The Texas Rangers are one of the hottest teams in Major League Baseball entering the final full month of the 2025 regular season and there is a noticeable absence from that run that might surprise people.
In the team's current six-game win streak and 9-1 in their last 10 games, the Rangers have mostly been without eight stars, including Gold Glove second baseman Marcus Semien who went down with a left foot contusion on August 23.
Coming off an electric, extra-innings comeback win on Monday, Texas has closed the gap to the Seattle Mariners for the final AL Wild Card spot to 1.5 games as they enter the second of three against the Diamondbacks in Phoenix on Tuesday evening.
Second base production off charts in absence of Marcus Semien
Manager Bruce Bochy has mostly used a platoon setup at second base since losing Semien to injury a over 10 days ago. The big names have been replaced by Josh Smith, Ezequiel Duran, Cody Freeman and briefly newly-acquired Dylan Moore.

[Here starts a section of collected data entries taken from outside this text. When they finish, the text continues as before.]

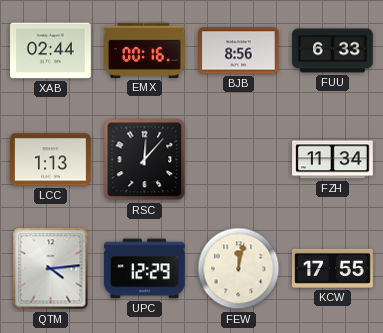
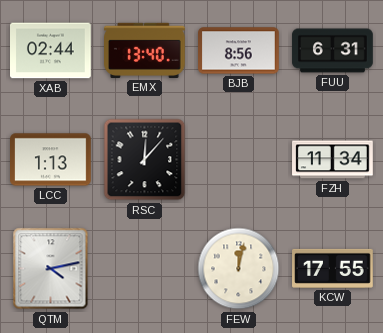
EMX: 00:16 -> 13:40
FUU: 6:33 -> 6:31
QTM: 4:14 -> 4:13
UPC: 12:29 -> none
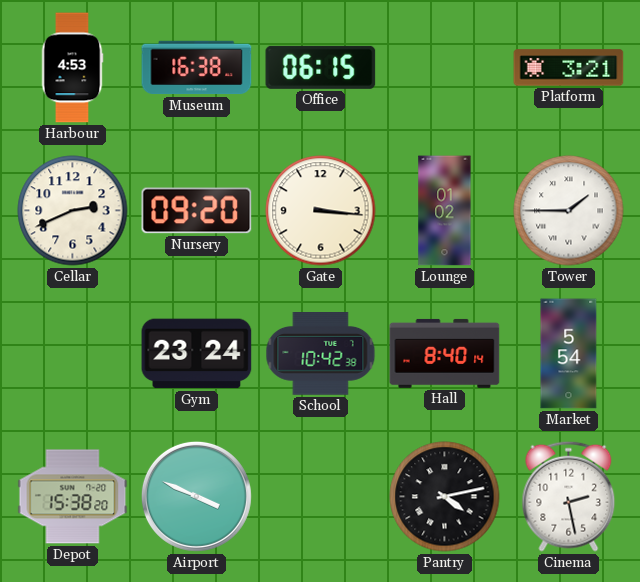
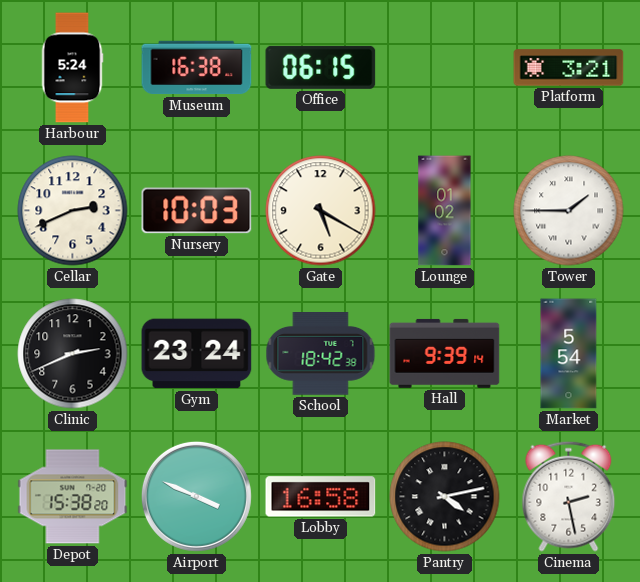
Harbour: 4:53 -> 5:24
Nursery: 09:20 -> 10:03
Gate: 3:16 -> 5:20
Clinic: none -> 2:41
School: 10:42 -> 18:42
Hall: 8:40 -> 9:39
Lobby: none -> 16:58
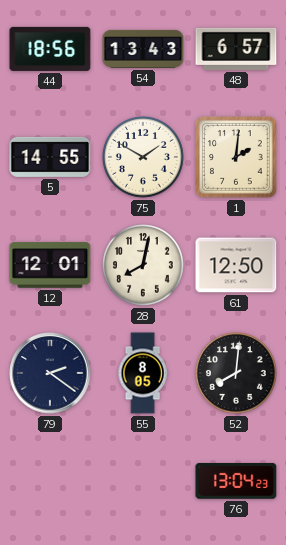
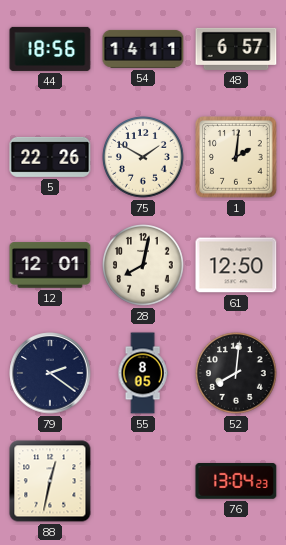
54: 13:43 -> 14:11
5: 14:55 -> 22:26
88: none -> 12:32
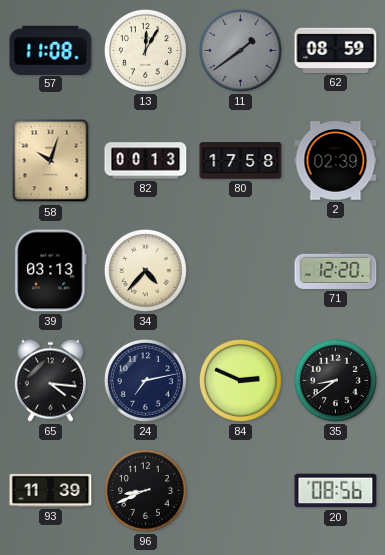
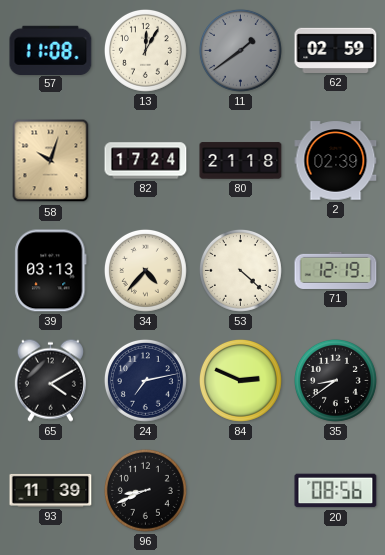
62: 08:59 -> 02:59
82: 00:13 -> 17:24
80: 17:58 -> 21:18
53: none -> 4:22
71: 12:20 -> 12:19
65: 4:16 -> 4:10
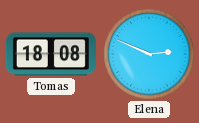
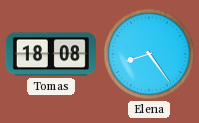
Elena: 2:49 -> 8:24
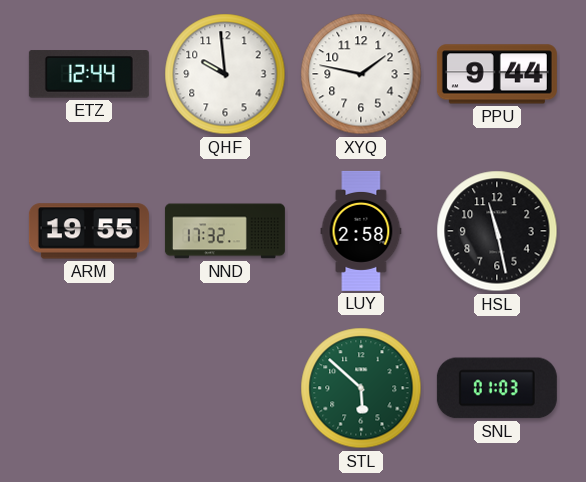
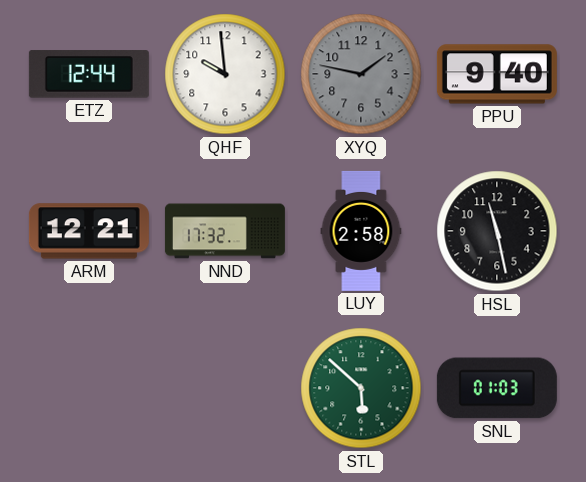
XYQ dial: white -> grey
PPU: 9:44 -> 9:40
ARM: 19:55 -> 12:21
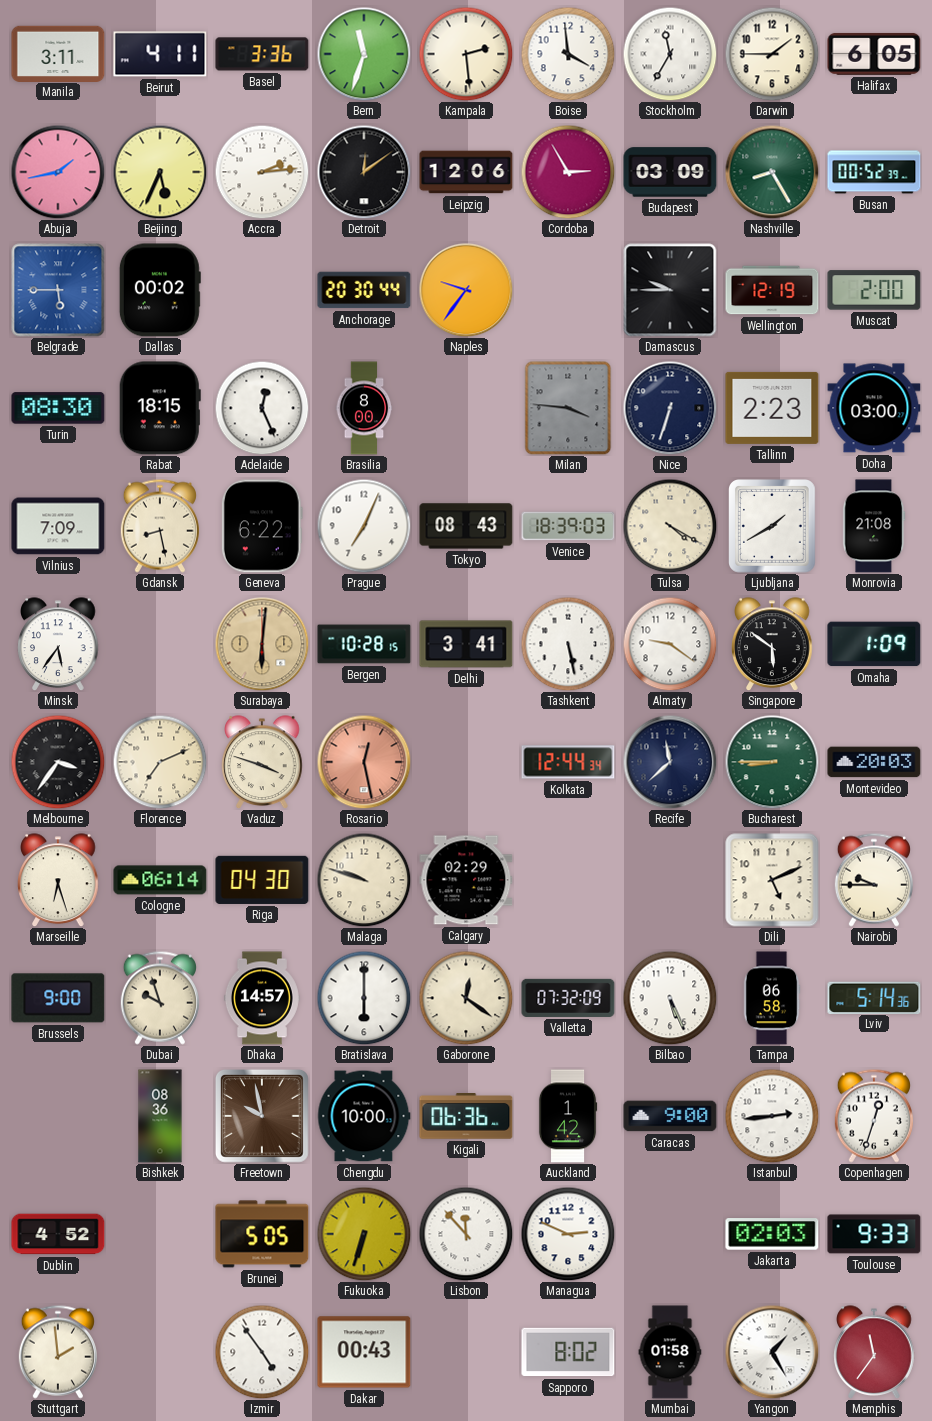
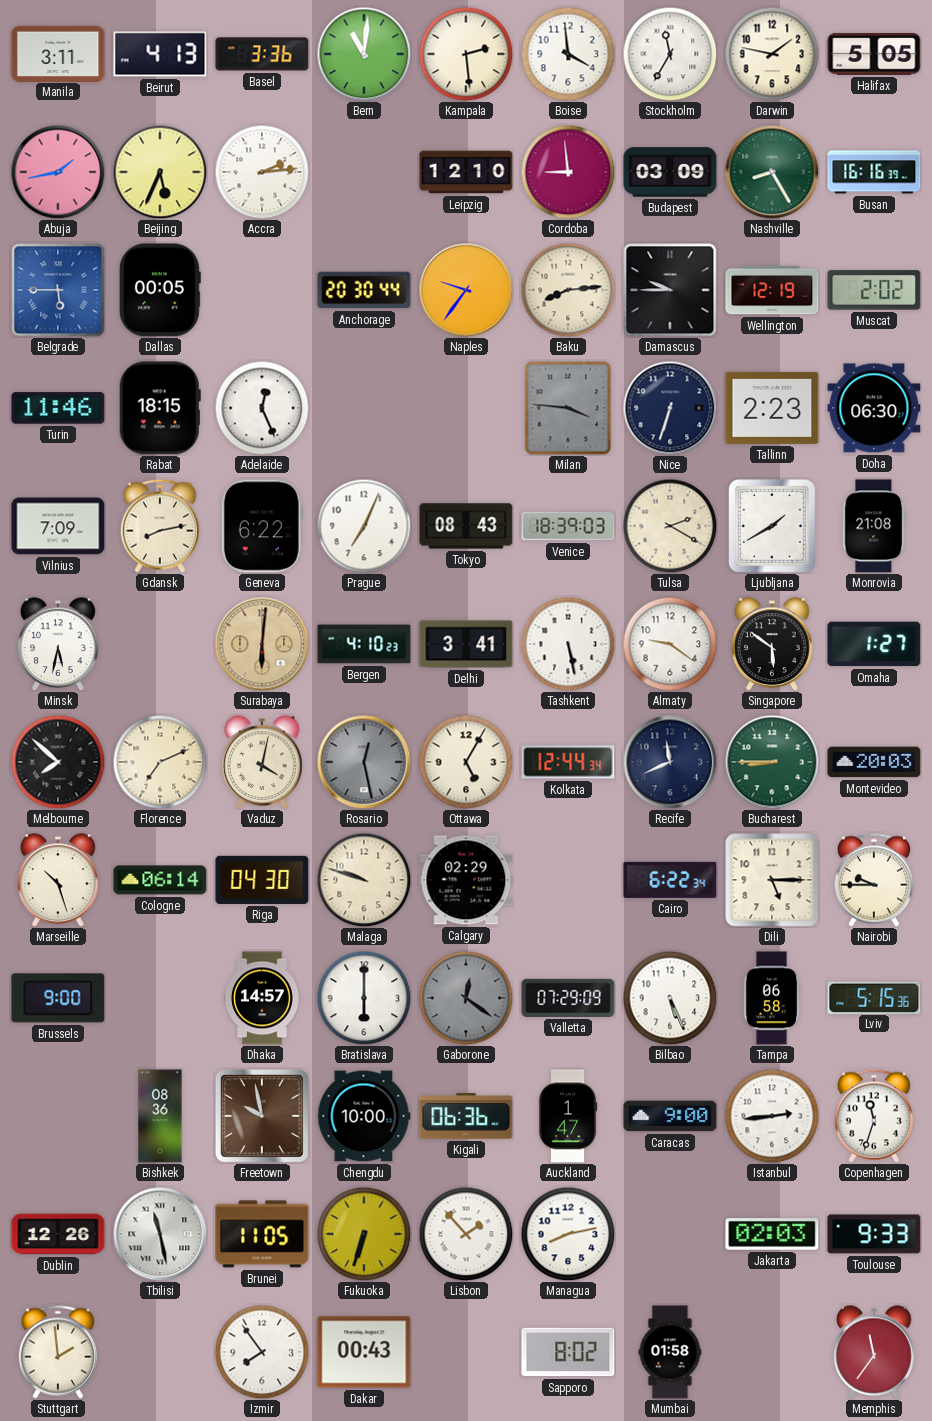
Beirut: 4:11 -> 4:13
Bern: 11:33 -> 11:01
Darwin: 1:45 -> 1:47
Halifax: 6:05 -> 5:05
Detroit: 12:09 -> none
Leipzig: 12:06 -> 12:10
Cordoba: 2:55 -> 8:59
Busan: 00:52 -> 16:16
Dallas: 00:02 -> 00:05
Baku: none -> 8:14
Muscat: 2:00 -> 2:02
Turin: 08:30 -> 11:46
Brasilia: 8:00 -> none
Doha: 03:00 -> 06:30
Gdansk: 8:28 -> 8:13
Tulsa: 4:20 -> 2:20
Minsk: 5:36 -> 5:32
Bergen: 10:28 -> 4:10
Omaha: 1:09 -> 1:27
Melbourne: 3:36 -> 7:52
Vaduz: 3:48 -> 4:02
Rosario dial: salmon -> grey
Ottawa: none -> 5:05
Recife: 11:38 -> 11:41
Marseille: 6:27 -> 10:27
Cairo: none -> 6:22
Dili: 5:11 -> 5:15
Dubai: 9:57 -> none
Gaborone dial: cream -> grey
Valletta: 07:32 -> 07:29
Lviv: 5:14 -> 5:15
Auckland: 1:42 -> 1:47
Copenhagen: 12:33 -> 11:33
Dublin: 4:52 -> 12:26
Tbilisi: none -> 11:28
Brunei: 5:05 -> 11:05
Lisbon: 11:53 -> 1:53
Managua: 2:49 -> 8:13
Izmir: 4:54 -> 7:54
Yangon: 1:25 -> none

In the 10-game stretch, that setup has yielded Texas a .344 batting average, .934 OPS, two homers, six RBIs and seven runs scored. Pretty miraculous given how poor Duran was the entire season, the limited MLB experience of Freeman and the DFA'd Moore, who was hitting below .200 when waived by Seattle.
This might be a case of timing and luck over skill but in the prior 127 games with Semien the luck was limited. The Rangers went on hot streaks, some even led by Semien but the team's latest and most important run is without him.
It does go beyond the recent 10-game streak for those players though. Most notably, Duran who had a terrific month of August. In 21 games this August, the 26-year-old is slashing .318/.338/.394 with five doubles, eight RBIs, seven runs and 21 base hits.
Does this put Semien's future in jeopardy?
Long story short, no it doesn't. But it should at least make for an interesting conversation over the offseason.
Semien is now on his second-straight poor season since his All-Star, MVP-caliber 2023 season and even though he is still a positive WAR player thanks to his defense, he is slowly starting to be on the bad side of his contract.
The 34-year-old will be in year five of his seven-year deal he signed prior to the 2022 season and ies expected to earn $26 million annually for the next two years before it slightly dips to $20 million in his final season in 2028.
Freeman on the other hand is a rookie and is still in his pre-arbitration years making only hundreds of thousands of dollars instead of 20-30 million each season. He still is young and unproven and even though he's shown flashes of potential he's still only hitting .225 in 40 MLB at-bats.
While this sample size is showing positive returns in the moments and the idea of dumping salary is appealing, it likely is best to hang on to Semien, at least until he starts showing real horrific returns.